Шепелев рассмеялся опять:
– Да вы лучше велели бы поскорее его зарезать, он еще годится.
– И вы тоже с тем же… Вот как и они все.
– Вот так-то и я сказываю боярышне, – вмешалась баба-птичница. – Вязаньем ничего тут не сделаешь. В один день так похудает, что кушать его господам нельзя будет. А коли сейчас его зарезать, то ничего.
– Ну, ну, вздор все… – закропоталась княжна. – Говорят тебе, не зарежу… поди принеси тряпочек, палочек и ниток…
– Так уж и я лучше вам помогу, – сказал, смеясь, Шепелев и остался в прихожей.
Через минуту принесли тряпок и ниток из девичьей. Трофим, насмешливо ухмыляясь и встряхивая головой, стал строгать ножом из дощечки два крошечных лубка.
– Да вы только, княжна, рассудите! – весело и убедительно приставал Шепелев, насмешливо взирая на стряпанье и хлопоты девушки и видя одобрение своих слов на всех лицах дворни. – Ведь вы не знаете, какую птицу всякий день режут вам к столу… Так ли?
– Так могли, стало быть, скажете, и этого нынче зарезать?..
– Ну да… Ведь его же, вылеченного, когда-нибудь вы скушаете.
– А как вы полагаете, – заговорила княжна, – старый, к примеру, человек, да еще иной раз злющий, да ехидный, захворает вдруг… Ему и без того житья, к примеру, немного месяцев осталось. А его же, злющего, знахари да лекари лечут… А он тоже все равно умереть должен скоро.
Шепелев не нашелся сразу, что отвечать, и дворня уж глядела иначе на барышню. Лица их говорили: «Молодец, барышня».
– Да ведь то человек! – вдруг горячо воскликнул юноша. – А то петух.

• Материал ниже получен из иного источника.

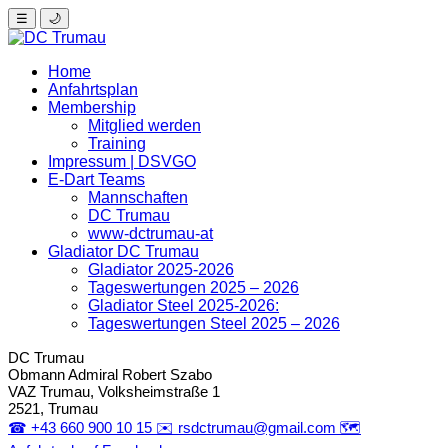
☰
🌙
Home
Anfahrtsplan
Membership
Mitglied werden
Training
Impressum | DSVGO
E-Dart Teams
Mannschaften
DC Trumau
www-dctrumau-at
Gladiator DC Trumau
Gladiator 2025-2026
Tageswertungen 2025 – 2026
Gladiator Steel 2025-2026:
Tageswertungen Steel 2025 – 2026
DC Trumau
Obmann Admiral
Robert Szabo
VAZ Trumau, Volksheimstraße 1
2521, Trumau
☎
+43 660 900 10 15
✉️
rsdctrumau@gmail.com
🗺️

– Да мне нешто трудно ему ногу-то перевязать! Ну, полно вам насмешничать. Возьмите-ка лучше вот петушка-то да держите хорошенько, а мы с Анисьей завяжем ему ногу… А вы ступайте по своим делам! – приказала княжна людям. – Что прилезли, рады бездельничать?
Шепелев взял петуха в руки, повернул его и стал держать. Люди разошлись, усмехаясь.